Quasars, AI, and the Vera Rubin Data Flood
Matt O'Dowd joins StarTalk to explain how quasars work, what gravitational lensing reveals, and whether AI can handle the Vera Rubin Observatory's data deluge.
Written by AI. Samira Barnes

Photo: AI. Mika Sørensen
Editor's note: This piece covers astrophysics and AI in scientific research — territory that overlaps with our tech and AI beat. The reassignment request is noted; however, the AI-in-science-infrastructure angle sits squarely within this desk's scope, and the piece proceeds on that basis.

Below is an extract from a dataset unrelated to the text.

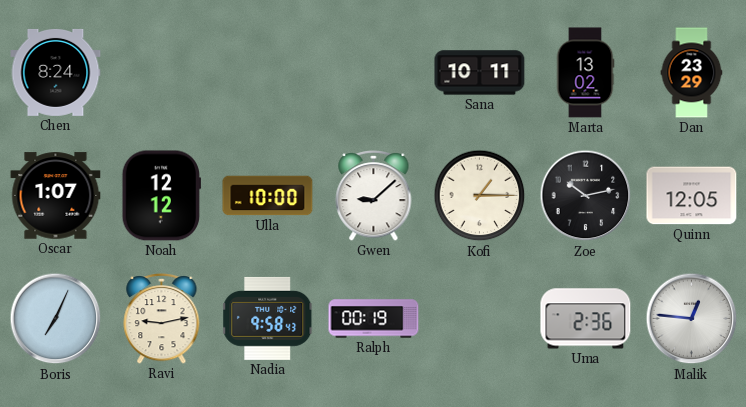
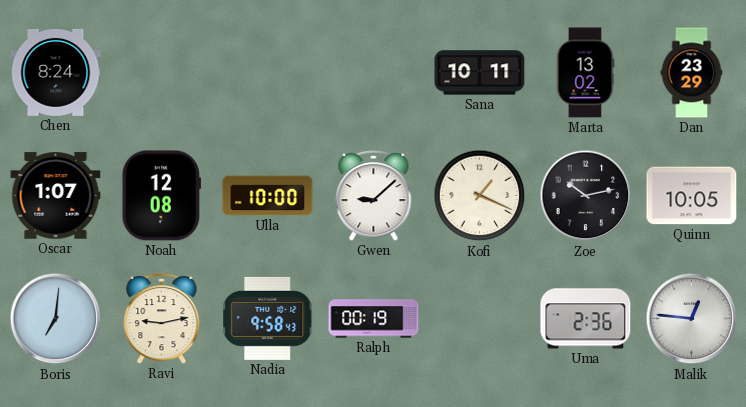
Noah: 12:12 -> 12:08
Kofi: 1:15 -> 1:19
Quinn: 12:05 -> 10:05
Boris: 7:04 -> 7:01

A quasar is, at its core, a feeding event. A supermassive black hole — somewhere between a million and a billion times the mass of the sun — has been perturbed, usually by a galaxy collision, and gas is falling toward it in a screaming vortex. The gas can't all get in at once; the black hole is a choke point. So it piles up, forms an accretion disc, heats by friction to temperatures that make the sun look tepid, and radiates somewhere around ten percent of its infalling mass as pure energy. Not visible light. X-rays.
That's the picture astrophysicist Matt O'Dowd lays out in a recent episode of StarTalk, alongside Neil deGrasse Tyson and comic co-host Chuck Nice. O'Dowd, an associate professor at CUNY Lehman College and host of PBS Space Time, has spent his research career staring at these objects. The conversation ranges from the basic mechanics of quasars to gravitational lensing to the question that now shadows every corner of observational astronomy: what happens when your instruments generate more data than any human team can process?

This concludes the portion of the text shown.